エレクトロニコス・ファンタスティコス!「本祭Ⅰ:家電雷鳴篇」出演者

初日の11月3日(金・祝)は、
「天翔けるその妄想を産み落とせ!」のテーマのもと、和田さんのほか
八谷和彦さん(メディアアーティスト)、鈴木康広さん(アーティスト)、
林 千晶さん(株式会社ロフトワーク代表取締役)といった
アーティストやモデレーターを召喚し、
「想像や妄想はどうしたらカタチにできるのか?」について語り合う
トークショーを開催予定。

11月4日(土)には、
藤 浩志さん(美術家)、土佐信道さん(〈明和電機〉アーティスト)、
津田大介さん(ジャーナリスト)、そして和田さんが
「蛙と魚と蟹と未来予想」のテーマでトークセッション予定。
藤さんにとっての「蛙」、土佐さんにとっての「魚」、
和田さんにとっての「蟹(蟹足)」というパーソナルなモチーフが、
どのようにメディウムとして機能し、たくさんの人を巻き込みながら
未来をつくる原動力になっていっているのか? について語り合います。

両日とも、家電楽器の体験演奏が可能。
訪れる際はぜひ、ボーダー柄の服を着て参加してみて。
その理由はまだ明かせませんが、自分自身が電子楽器の一部分になれるはず。

電磁盆踊り大会イメージ図(作画:和田 永)

そして11月5日(日)の最終日には、
楽器に変身したブラウン管テレビ、扇風機、エアコン、掃除機などを集めての
初の大合奏を披露予定。
参加アーティストは、向井秀徳さん(ミュージシャン)、快快 FAIFAI(劇団)、
市原えつこさん(メディア・アーティスト)、飛鷹全法さん(住職)etc……。
音楽、アート、パフォーミングアーツ、エンジニアリングが融合する
ニコスならではの夢の共演が実現します。

フィナーレを飾る「電磁盆踊り大会」では、
会場に設置した五角形の大型のやぐらを囲み、
家電による祭ばやしを人力で演奏し、来場者全員がひとつの音と化して踊り歌う、
奇想天外な祭りとなることでしょう。

Ars Electronic『扇風琴』(Photo by Mao Yamamoto)

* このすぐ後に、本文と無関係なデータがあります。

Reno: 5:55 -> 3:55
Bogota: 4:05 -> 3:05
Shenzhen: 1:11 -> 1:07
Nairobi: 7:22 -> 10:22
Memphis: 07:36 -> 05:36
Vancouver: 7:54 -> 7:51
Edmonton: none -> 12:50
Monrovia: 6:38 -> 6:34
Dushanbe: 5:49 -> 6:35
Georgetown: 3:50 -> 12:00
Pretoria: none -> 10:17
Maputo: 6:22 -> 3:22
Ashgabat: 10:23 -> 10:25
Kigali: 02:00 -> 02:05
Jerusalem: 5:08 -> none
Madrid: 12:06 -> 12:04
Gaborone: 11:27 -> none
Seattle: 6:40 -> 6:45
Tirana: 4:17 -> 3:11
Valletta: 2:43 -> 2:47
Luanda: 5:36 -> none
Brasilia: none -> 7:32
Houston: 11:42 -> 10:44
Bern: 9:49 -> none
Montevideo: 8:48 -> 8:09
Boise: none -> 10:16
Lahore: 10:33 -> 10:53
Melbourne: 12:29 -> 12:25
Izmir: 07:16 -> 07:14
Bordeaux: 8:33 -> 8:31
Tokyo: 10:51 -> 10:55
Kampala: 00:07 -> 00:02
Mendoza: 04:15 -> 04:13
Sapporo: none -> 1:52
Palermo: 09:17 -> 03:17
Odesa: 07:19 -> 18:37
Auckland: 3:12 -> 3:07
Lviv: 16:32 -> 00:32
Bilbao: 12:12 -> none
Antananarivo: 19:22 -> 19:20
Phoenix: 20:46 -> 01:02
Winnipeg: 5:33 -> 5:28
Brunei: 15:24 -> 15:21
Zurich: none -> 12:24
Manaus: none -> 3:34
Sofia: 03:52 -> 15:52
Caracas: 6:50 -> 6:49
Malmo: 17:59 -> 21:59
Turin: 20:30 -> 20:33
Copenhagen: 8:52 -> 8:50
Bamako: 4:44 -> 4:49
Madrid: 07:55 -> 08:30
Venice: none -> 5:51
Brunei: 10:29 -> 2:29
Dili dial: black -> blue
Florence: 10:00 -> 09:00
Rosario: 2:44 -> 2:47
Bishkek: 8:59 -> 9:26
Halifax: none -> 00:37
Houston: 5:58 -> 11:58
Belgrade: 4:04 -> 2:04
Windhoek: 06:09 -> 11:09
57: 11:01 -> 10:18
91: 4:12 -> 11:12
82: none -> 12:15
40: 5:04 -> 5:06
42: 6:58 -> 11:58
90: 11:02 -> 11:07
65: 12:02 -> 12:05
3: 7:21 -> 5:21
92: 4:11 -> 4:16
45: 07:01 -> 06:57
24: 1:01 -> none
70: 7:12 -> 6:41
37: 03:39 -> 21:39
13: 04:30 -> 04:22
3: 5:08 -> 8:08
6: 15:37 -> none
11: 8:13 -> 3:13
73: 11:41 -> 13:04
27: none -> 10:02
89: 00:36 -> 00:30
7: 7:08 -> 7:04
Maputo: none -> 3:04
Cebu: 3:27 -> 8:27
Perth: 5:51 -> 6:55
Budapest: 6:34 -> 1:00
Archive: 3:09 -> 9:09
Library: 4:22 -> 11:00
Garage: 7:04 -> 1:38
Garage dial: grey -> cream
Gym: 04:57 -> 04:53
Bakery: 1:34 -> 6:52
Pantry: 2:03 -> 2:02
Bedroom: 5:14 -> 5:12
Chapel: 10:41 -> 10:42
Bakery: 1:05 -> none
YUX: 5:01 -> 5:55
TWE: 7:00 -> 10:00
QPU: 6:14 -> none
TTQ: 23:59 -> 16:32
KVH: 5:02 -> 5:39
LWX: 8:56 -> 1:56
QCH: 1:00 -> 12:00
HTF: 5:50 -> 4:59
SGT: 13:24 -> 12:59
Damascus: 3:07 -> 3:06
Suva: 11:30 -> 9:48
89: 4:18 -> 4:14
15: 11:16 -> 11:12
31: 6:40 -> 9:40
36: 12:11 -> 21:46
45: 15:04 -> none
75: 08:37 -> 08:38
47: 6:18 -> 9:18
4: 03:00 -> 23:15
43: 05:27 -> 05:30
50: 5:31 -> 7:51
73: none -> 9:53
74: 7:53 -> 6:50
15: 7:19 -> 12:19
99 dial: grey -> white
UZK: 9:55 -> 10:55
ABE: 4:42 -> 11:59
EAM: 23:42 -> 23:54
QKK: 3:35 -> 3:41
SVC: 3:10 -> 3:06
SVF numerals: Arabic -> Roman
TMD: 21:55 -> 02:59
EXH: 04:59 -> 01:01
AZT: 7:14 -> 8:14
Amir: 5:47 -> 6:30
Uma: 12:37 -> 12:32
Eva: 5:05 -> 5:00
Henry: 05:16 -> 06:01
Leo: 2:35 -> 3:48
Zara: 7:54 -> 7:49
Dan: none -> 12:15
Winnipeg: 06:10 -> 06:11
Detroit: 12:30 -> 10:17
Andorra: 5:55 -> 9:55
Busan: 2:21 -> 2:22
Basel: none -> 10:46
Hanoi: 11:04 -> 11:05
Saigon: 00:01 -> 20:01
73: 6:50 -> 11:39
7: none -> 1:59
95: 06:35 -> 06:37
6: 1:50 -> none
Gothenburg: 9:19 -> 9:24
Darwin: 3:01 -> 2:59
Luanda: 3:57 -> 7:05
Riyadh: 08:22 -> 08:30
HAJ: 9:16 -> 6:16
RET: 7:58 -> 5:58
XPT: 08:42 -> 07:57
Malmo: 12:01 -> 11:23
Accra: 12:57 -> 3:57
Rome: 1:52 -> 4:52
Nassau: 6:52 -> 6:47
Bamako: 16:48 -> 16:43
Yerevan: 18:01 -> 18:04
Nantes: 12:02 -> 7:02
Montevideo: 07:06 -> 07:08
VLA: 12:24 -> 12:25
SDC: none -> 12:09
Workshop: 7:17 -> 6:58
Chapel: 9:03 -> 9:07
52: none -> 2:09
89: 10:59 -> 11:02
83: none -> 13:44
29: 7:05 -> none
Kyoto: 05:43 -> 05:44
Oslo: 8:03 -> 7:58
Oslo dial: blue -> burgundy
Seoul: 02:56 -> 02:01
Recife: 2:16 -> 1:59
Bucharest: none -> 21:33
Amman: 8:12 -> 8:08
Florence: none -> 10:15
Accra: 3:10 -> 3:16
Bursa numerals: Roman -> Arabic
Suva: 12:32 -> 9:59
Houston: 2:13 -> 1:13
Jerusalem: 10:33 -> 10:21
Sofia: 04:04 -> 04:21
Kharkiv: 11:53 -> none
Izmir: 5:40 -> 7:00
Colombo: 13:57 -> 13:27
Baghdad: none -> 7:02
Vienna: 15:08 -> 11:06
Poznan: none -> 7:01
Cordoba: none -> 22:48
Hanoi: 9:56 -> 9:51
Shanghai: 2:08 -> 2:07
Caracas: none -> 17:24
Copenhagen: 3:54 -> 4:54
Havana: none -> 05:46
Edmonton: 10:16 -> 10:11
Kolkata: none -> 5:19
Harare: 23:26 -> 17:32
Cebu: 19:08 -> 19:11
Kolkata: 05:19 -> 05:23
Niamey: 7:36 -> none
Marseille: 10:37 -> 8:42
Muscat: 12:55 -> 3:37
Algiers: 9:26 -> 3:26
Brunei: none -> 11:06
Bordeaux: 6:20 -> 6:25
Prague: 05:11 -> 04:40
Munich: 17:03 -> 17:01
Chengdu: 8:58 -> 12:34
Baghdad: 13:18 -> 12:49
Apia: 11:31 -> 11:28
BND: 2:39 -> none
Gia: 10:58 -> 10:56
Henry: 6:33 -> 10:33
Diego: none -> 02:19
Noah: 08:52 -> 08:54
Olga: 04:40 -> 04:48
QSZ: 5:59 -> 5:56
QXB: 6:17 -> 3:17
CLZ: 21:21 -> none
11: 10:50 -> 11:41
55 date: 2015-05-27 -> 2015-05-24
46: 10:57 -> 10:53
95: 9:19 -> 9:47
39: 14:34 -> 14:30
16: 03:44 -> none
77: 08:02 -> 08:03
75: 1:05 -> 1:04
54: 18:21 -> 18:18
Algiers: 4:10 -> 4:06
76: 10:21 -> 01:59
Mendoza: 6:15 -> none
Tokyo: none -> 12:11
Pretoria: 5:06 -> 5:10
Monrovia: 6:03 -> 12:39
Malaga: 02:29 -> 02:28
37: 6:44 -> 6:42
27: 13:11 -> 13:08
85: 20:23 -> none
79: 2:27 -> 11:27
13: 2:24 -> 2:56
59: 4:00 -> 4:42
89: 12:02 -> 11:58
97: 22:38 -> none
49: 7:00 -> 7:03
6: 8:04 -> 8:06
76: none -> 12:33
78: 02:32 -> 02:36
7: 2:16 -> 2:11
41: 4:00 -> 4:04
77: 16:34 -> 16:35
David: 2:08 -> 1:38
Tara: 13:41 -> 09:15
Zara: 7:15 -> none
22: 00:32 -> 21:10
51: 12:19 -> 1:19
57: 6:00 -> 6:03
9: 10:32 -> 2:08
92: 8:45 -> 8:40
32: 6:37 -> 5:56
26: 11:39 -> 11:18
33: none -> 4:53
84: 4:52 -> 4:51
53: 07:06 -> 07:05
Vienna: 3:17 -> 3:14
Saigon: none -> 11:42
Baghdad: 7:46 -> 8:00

地上アナログ放送の役割を終えた電波塔、東京タワーのふもとの会場で、
役割を終えた“はず”の「家電」が「楽器」となって蘇生し、
その呻き声ともいうべきサウンドを響かせるイベント。
老いも若きもが驚く、スペクタクルな3日間!
ぜひ“通電”しに訪れてみてはいかが?

information

map

和田永 エレクトロニコス・ファンタスティコス!
本祭Ⅰ:家電雷鳴篇

家電楽器体験!トークイベント!電磁盆踊りリハーサル!

開催日時:2017年11月3日(金・祝)14:00~20:00(トークイベントは18:00~20:00)

2017年11月4日(土)11:00~17:00(トークイベントは13:00~15:00)

会場:スターライズタワー STUDIO JUPITER(東京都港区芝公園4-4-7 東京タワーメディアセンター内)

入場料:無料(ドリンク代別)申込不要

体験型コンサート!電磁盆踊り大会!

開催日時:2017年11月5日(日)17:30開場 18:30開演

会場:スターライズタワー STUDIO EARTH(東京都港区芝公園4-4-7 東京タワーメディアセンター内)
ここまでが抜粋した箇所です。